The information elements that are searched for in the document allow determining specific characteristics of this document. This is the case of document classes or categories, and other characteristic associated, such as dates, names of natural or legal persons mentioned in the text and other relevant information mentioned in the text, which is related with the document class or multiclass.
Although the way these elements are searched differs from one another, in all of them the approach is to recognize specific text patterns within the document contents and drive the detection process with the contents found in the first steps of the characterization, utilizing the set of rules defined for each class. The method for automatic document characterization described here includes document classification, which is a sequential process for associating documents to pre-defined document classes, and has been addressed by different methods and techniques, such as na'ive Bayes, and Support Vector Machine, among others. But these methods are not properly prepared to the natural overlapping of classes, which in this type of documents is not only feasible, but expected. Also, these methods, except one, focus on specific keywords, not easily considering different language- dependent expressions as equivalent concepts or ideas.

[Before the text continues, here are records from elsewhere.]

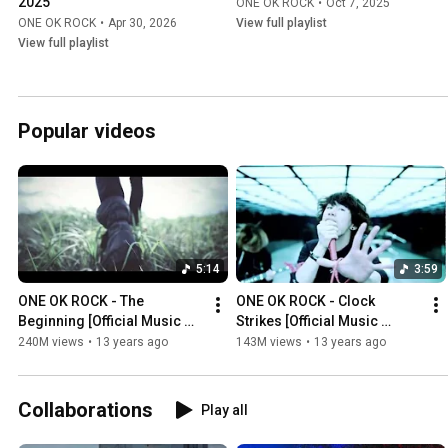
2025
ONE OK ROCK
•
Oct 7, 2025
ONE OK ROCK
•
Apr 30, 2026
View full playlist
View full playlist
Popular videos
5:14
3:59
ONE OK ROCK - The 
ONE OK ROCK - Clock 
Beginning [Official Music 
Strikes [Official Music 
Video]
Video]
240M views
•
13 years ago
143M views
•
13 years ago
Collaborations
Play all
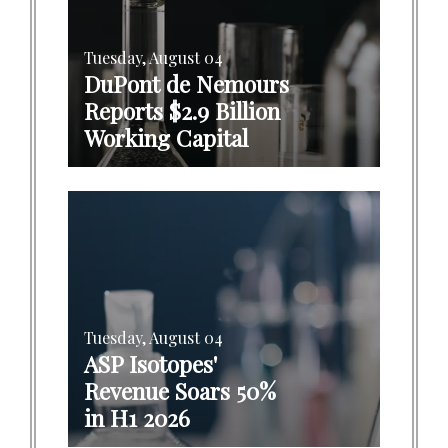
Tuesday, August 04
DuPont de Nemours
Reports $2.9 Billion
Working Capital
Tuesday, August 04
ASP Isotopes'
Revenue Soars 50%
in H1 2026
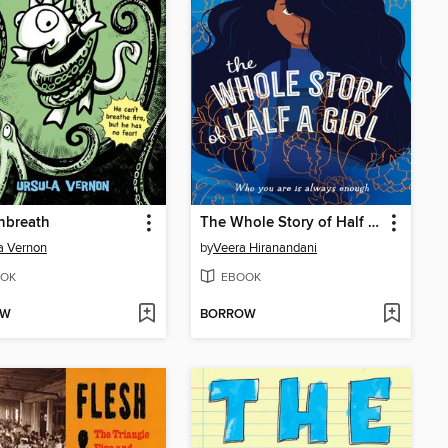
nbreath
The Whole Story of Half a Girl
a Vernon
by
Veera Hiranandani
OK
EBOOK
OW
BORROW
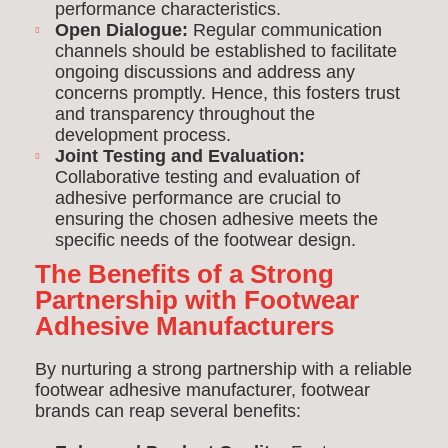
performance characteristics.
Open Dialogue:
Regular communication
channels should be established to facilitate
ongoing discussions and address any
concerns promptly. Hence, this fosters trust
and transparency throughout the
development process.
Joint Testing and Evaluation:
Collaborative testing and evaluation of
adhesive performance are crucial to
ensuring the chosen adhesive meets the
specific needs of the footwear design.
The Benefits of a Strong
Partnership with Footwear
Adhesive Manufacturers
By nurturing a strong partnership with a reliable
footwear adhesive manufacturer, footwear
brands can reap several benefits:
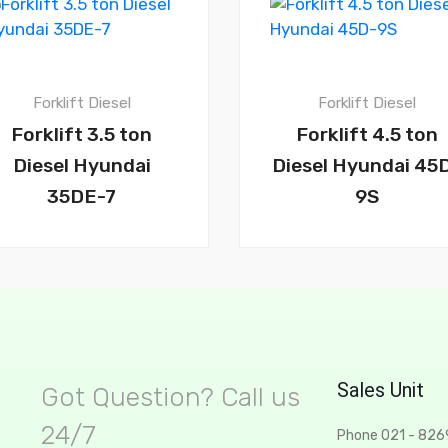
Forklift Diesel
Forklift Diesel
Forklift 3.5 ton
Forklift 4.5 ton
Diesel Hyundai
Diesel Hyundai 45
35DE-7
9S
Sales Unit
Got Question? Call us
24/7
Phone 021 - 82
t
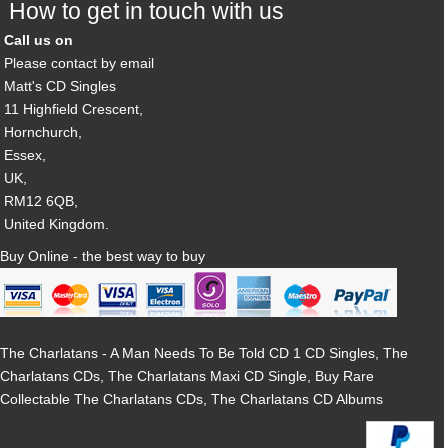
How to get in touch with us
Call us on
Please contact by email
Matt's CD Singles
11 Highfield Crescent,
Hornchurch,
Essex,
UK,
RM12 6QB,
United Kingdom.
Buy Online - the best way to buy
The Charlatans - A Man Needs To Be Told CD 1 CD Singles, The
Charlatans CDs, The Charlatans Maxi CD Single, Buy Rare
Collectable The Charlatans CDs, The Charlatans CD Albums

The process for automatic ocument characterization processes the document contents five times (OCR, Class and Multiclass Determination, Names detection, Document class-related characterization, Document date detection), since different approaches are needed for each of the information elements.
The first revision aims to refine the input text, acknowledging that the results of the Optical Character Recognition (OCR) might separate whole words by assuming spaces and end of lines. A dictionary of valid words in a given language is used to validate word merges, thus separated words are corrected, allowing the rest of the revisions to work easily.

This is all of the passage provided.